|
'Bizim çirkinliğimiz güzeldir'
|
|
- Yeni proje Tatlım Tatlım olmadı ve Lütfiye geri geldi, 'Hoşgeldi,' diyelim... - Tatlım Tatlım'da her şey kâğıt üzerinde çok iyiydi, çok komikti, ama çektiğimiz ilk 20 dakikayı hep birlikte seyredince, aramızda derin bir suskunluk oldu. Ve biz o komedyenler, o tür suskunluklardan çok korkarız. Hemen toparlandık ve Yılmaz'ın evine gittik. 'Olmayan ne?' derken ben dönüp, 'Biz güzelleştikçe çirkinleşiriz, bizim çirkinliğimiz güzeldir,' dedim Yılmaz'a. Ve çaaak! yaptık.
- Böylece Tatlım Tatlım son buldu, sonra ne oldu? - Aramızda konuşmasak da 'Hadi!' dediğimizde tüm Bir Demet Tiyatro ekibinin bir araya geleceğini biliyorduk. Bundan korkumuz yoktu. Resmi daha net görmemize ise Bir Demet Tiyatro belgeseli neden oldu. Biz, o Çıtır Ailesi üzerinden, şakalarımızı çok iyi yaptık ve daha da yapabilirdik. Ve Yılmaz'la birbirimizi ikna ettik.
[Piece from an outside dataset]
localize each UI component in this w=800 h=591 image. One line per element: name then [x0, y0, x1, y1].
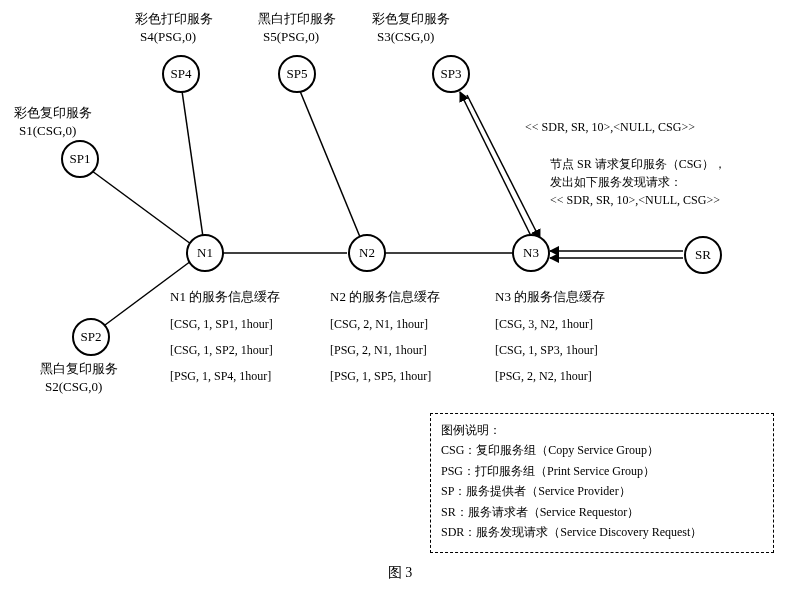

- Korkmadınız mı peki, 'Eski tadı yakalayabilir miyiz acaba?' demediniz mi? - Ben kendi adıma hiç öyle düşünmedim. Çünkü bu dizinin o zaman bitmesinin nedeni, bizim ruh halimizle bağlantılıydı aslında. Çökmüştük yaşadığımız kayıplardan.
- Tadında bırakalım durumu vardır bir de değil mi? - Evet, ama neden bırakalım ki? Biz bir komedi dizisi çekiyoruz. Bizim hikâyemiz sınırsız. Ama mesela şimdi televizyondaki diziler başlıyor, gelişiyor, sonuçlanamıyor! Gelişmesi sönüyor, söndürülüyor. Vatandaş kafasında başladığı hikâyenin sonunu görmek istiyor. Hikâye haddini bilir, bitmesi gereken yerde de biter.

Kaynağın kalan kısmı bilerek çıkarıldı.